🤖 AI Summary
Manually writing SystemVerilog Assertions (SVAs) is inefficient and error-prone, while existing large language model (LLM)-based approaches often overlook the structural patterns inherent in hardware designs. This work proposes a structure-aware SVA generation method that encodes RTL modules into abstract syntax tree (AST)-based structural fingerprints, retrieves structurally similar (RTL, SVA) pairs from a knowledge base, and incorporates them into prompt engineering to guide LLMs during assertion synthesis. By introducing, for the first time, a structure-similarity-guided retrieval mechanism, the approach significantly improves the syntactic correctness, stylistic consistency, and functional accuracy of generated assertions, demonstrating the effectiveness of structure-aware retrieval in industrial-scale formal verification.
📝 Abstract
Formal Verification (FV) relies on high-quality SystemVerilog Assertions (SVAs), but the manual writing process is slow and error-prone.
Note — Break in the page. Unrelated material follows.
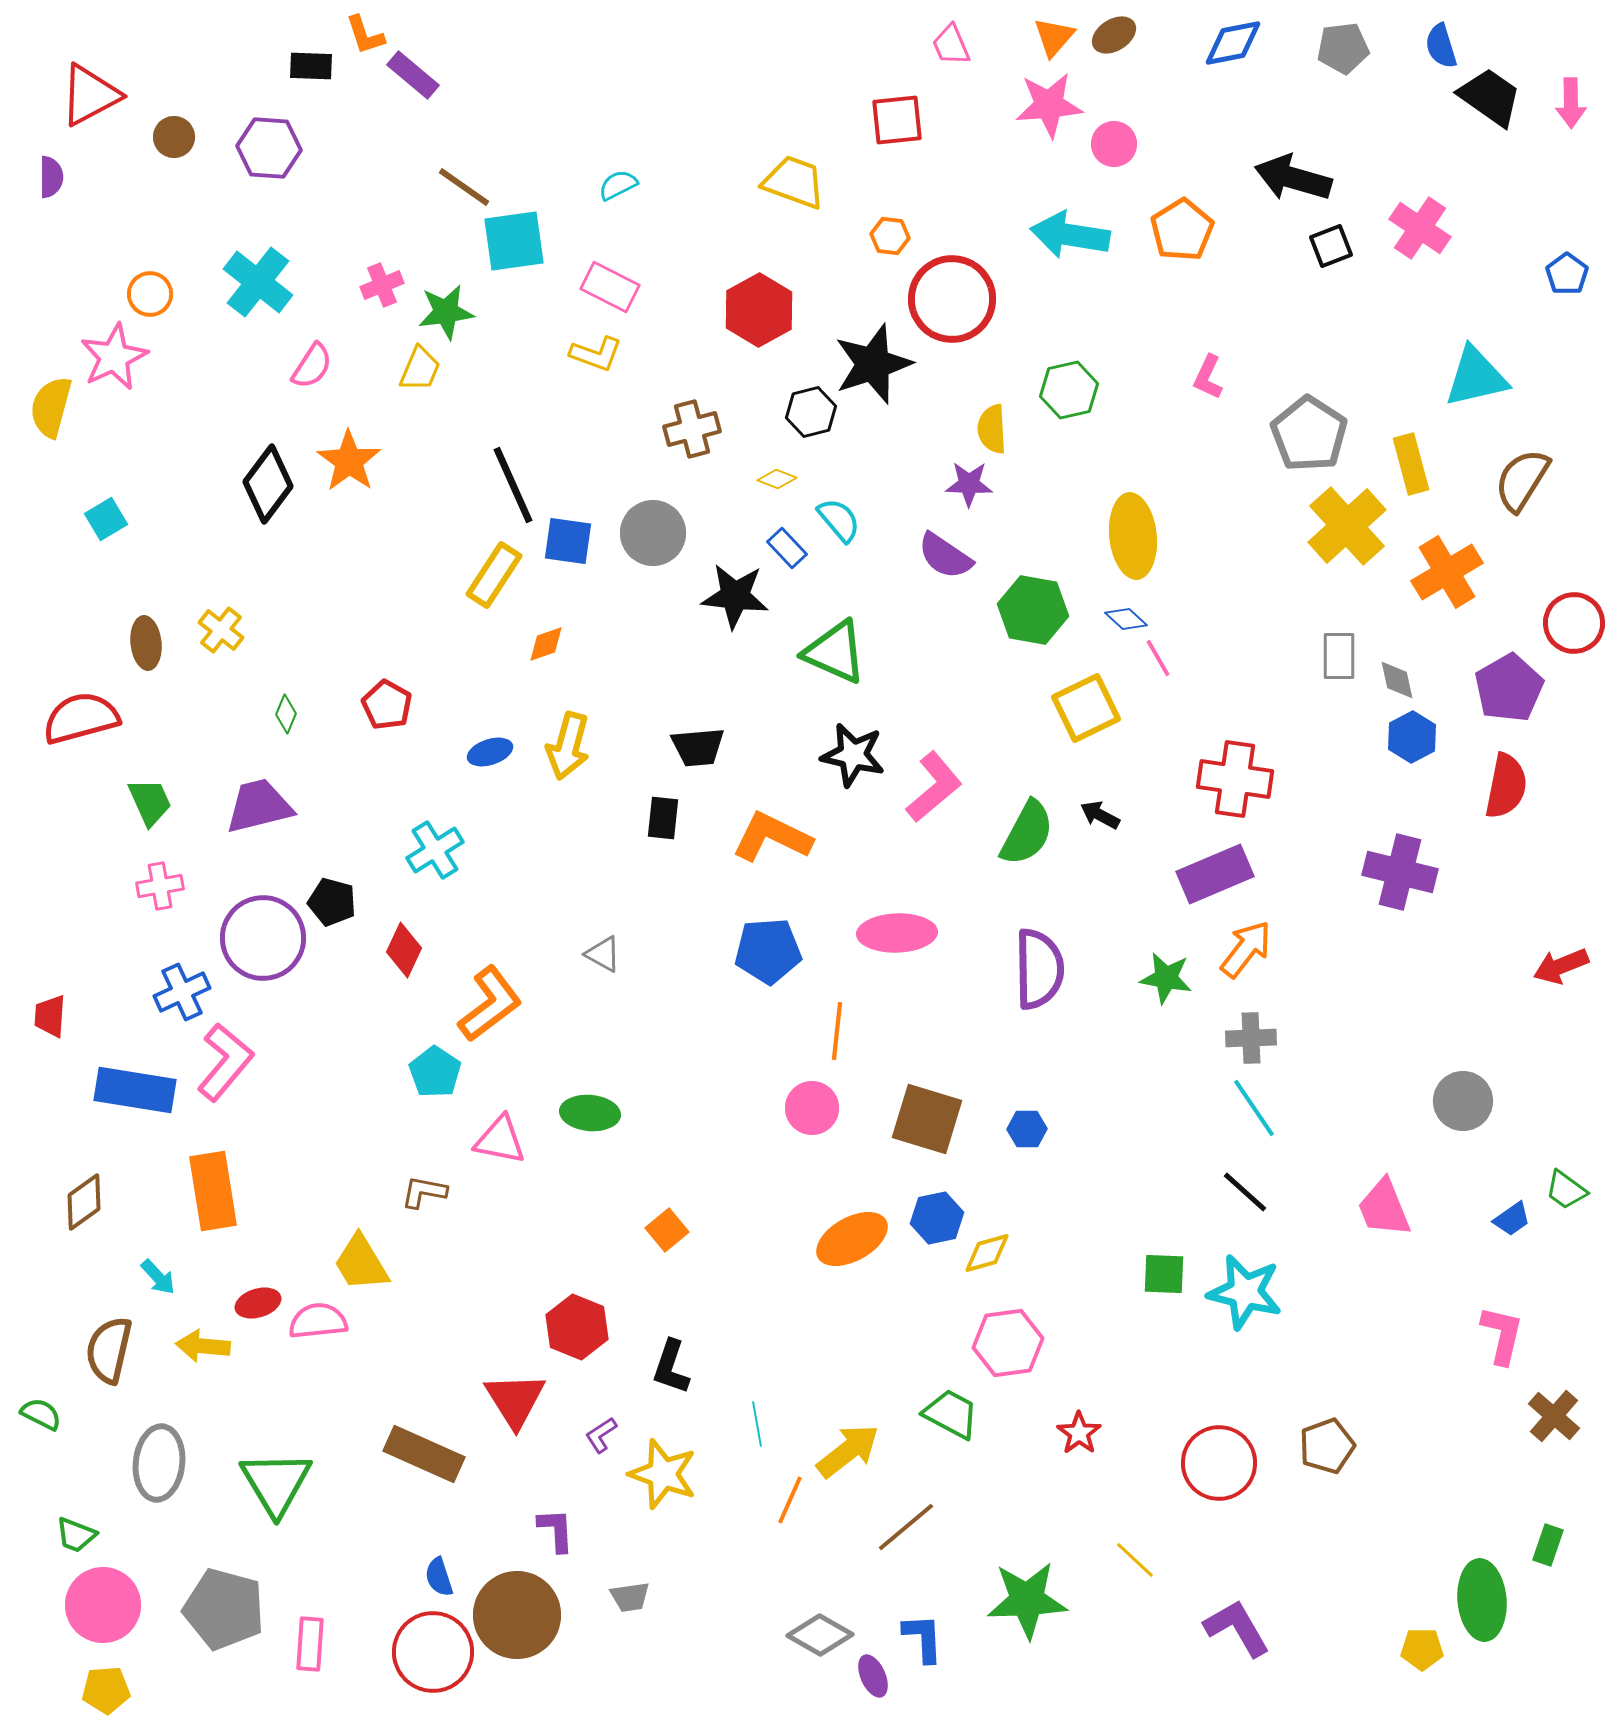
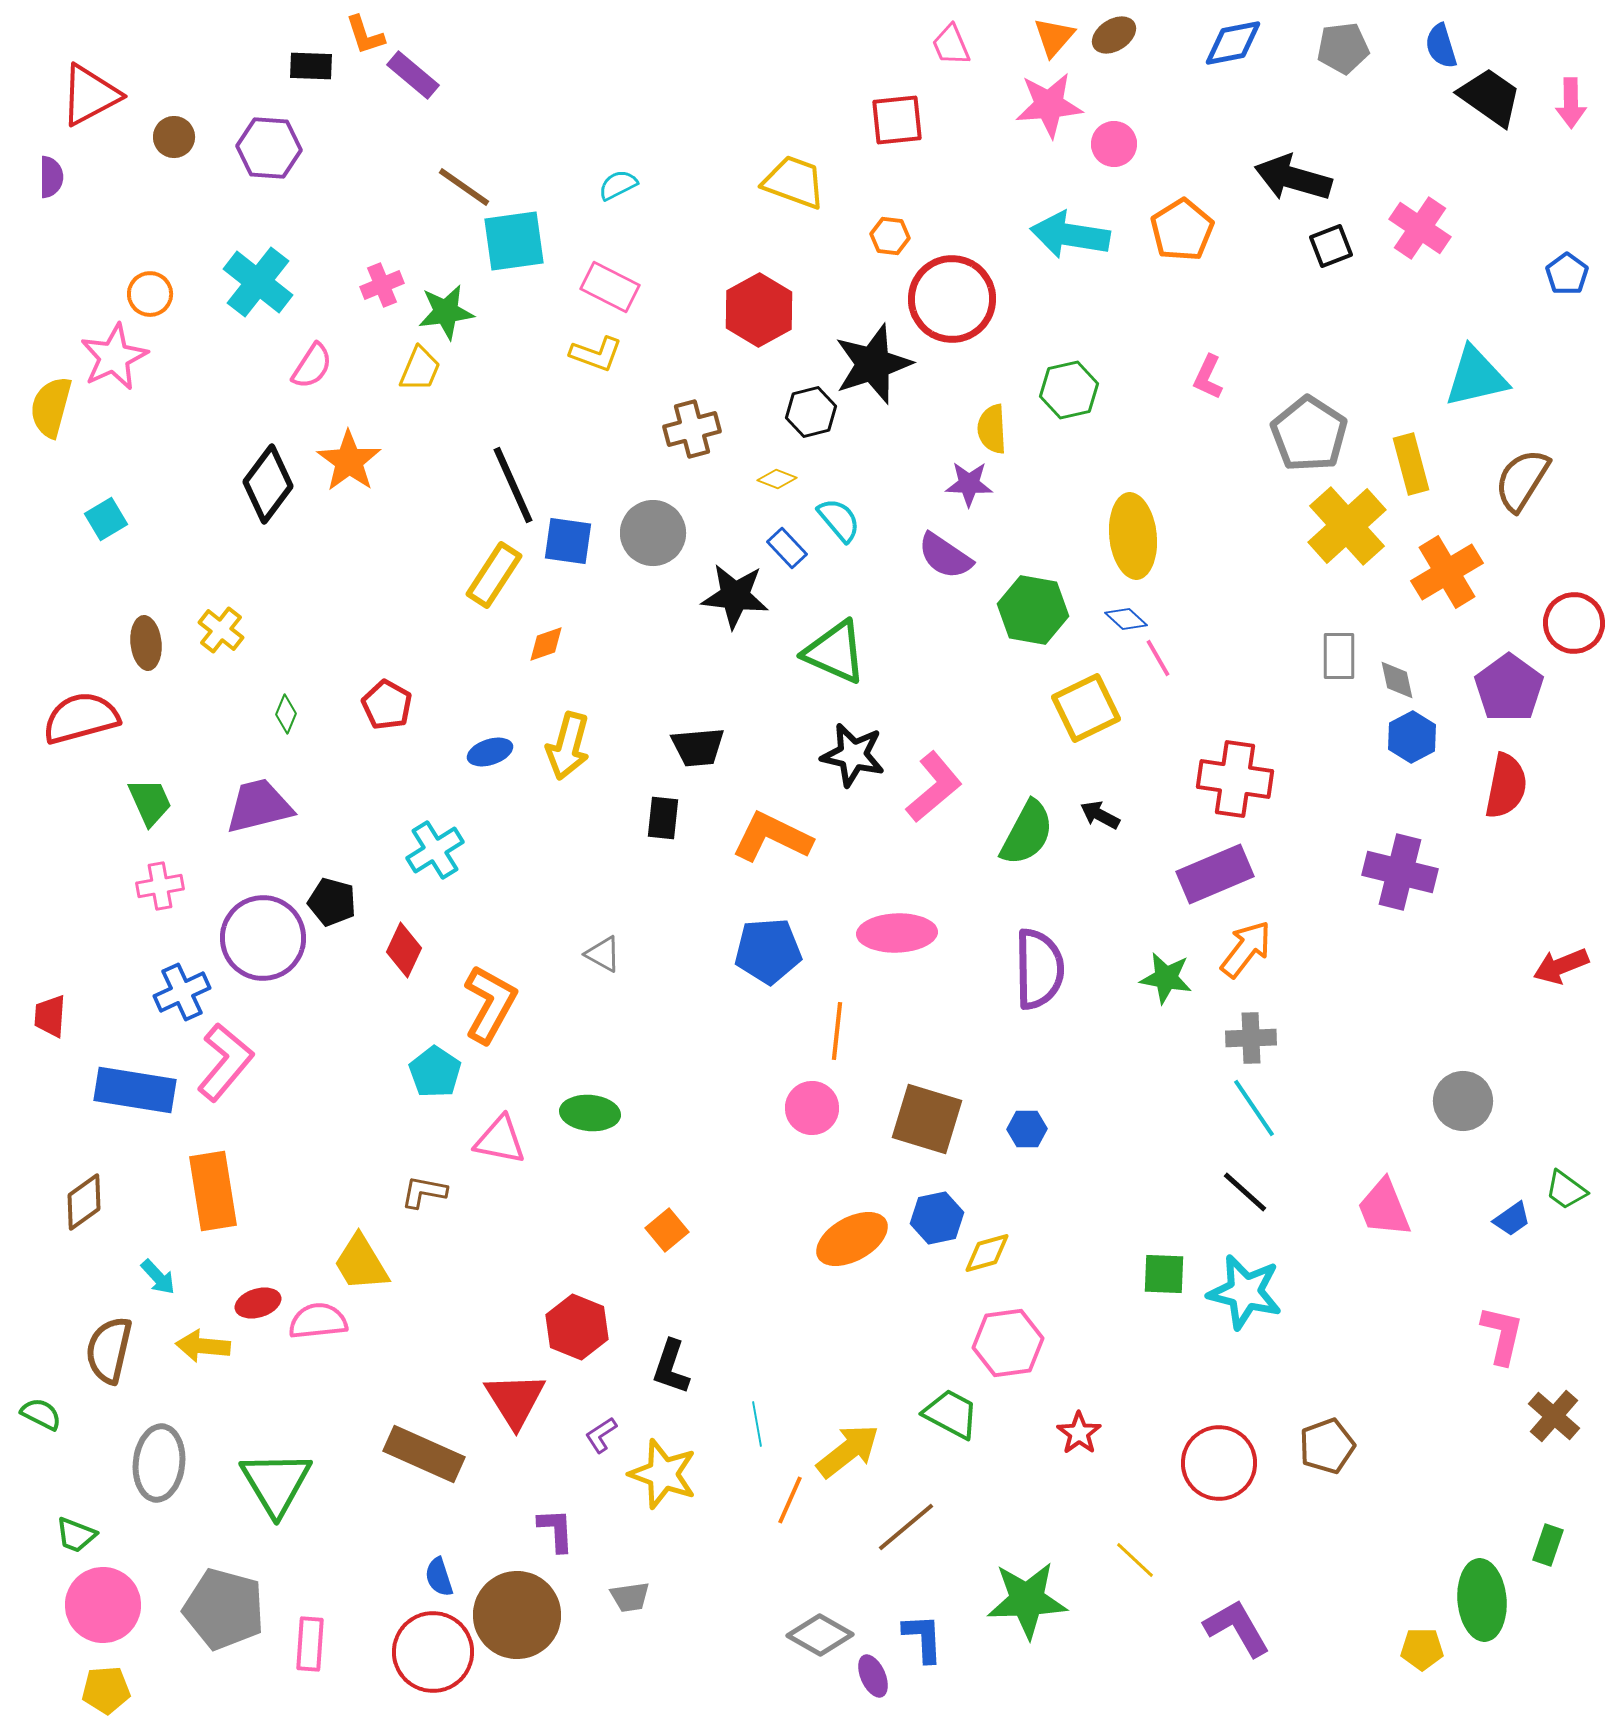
purple pentagon at (1509, 688): rotated 6 degrees counterclockwise
orange L-shape at (490, 1004): rotated 24 degrees counterclockwise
Existing LLM-based approaches either generate assertions from scratch or ignore structural patterns in hardware designs and expert-crafted assertions. This paper presents STELLAR, the first framework that guides LLM-based SVA generation with structural similarity. STELLAR represents RTL blocks as AST structural fingerprints, retrieves structurally relevant (RTL, SVA) pairs from a knowledge base, and integrates them into structure-guided prompts. Experiments show that STELLAR achieves superior syntax correctness, stylistic alignment, and functional correctness, highlighting structure-aware retrieval as a promising direction for industrial FV.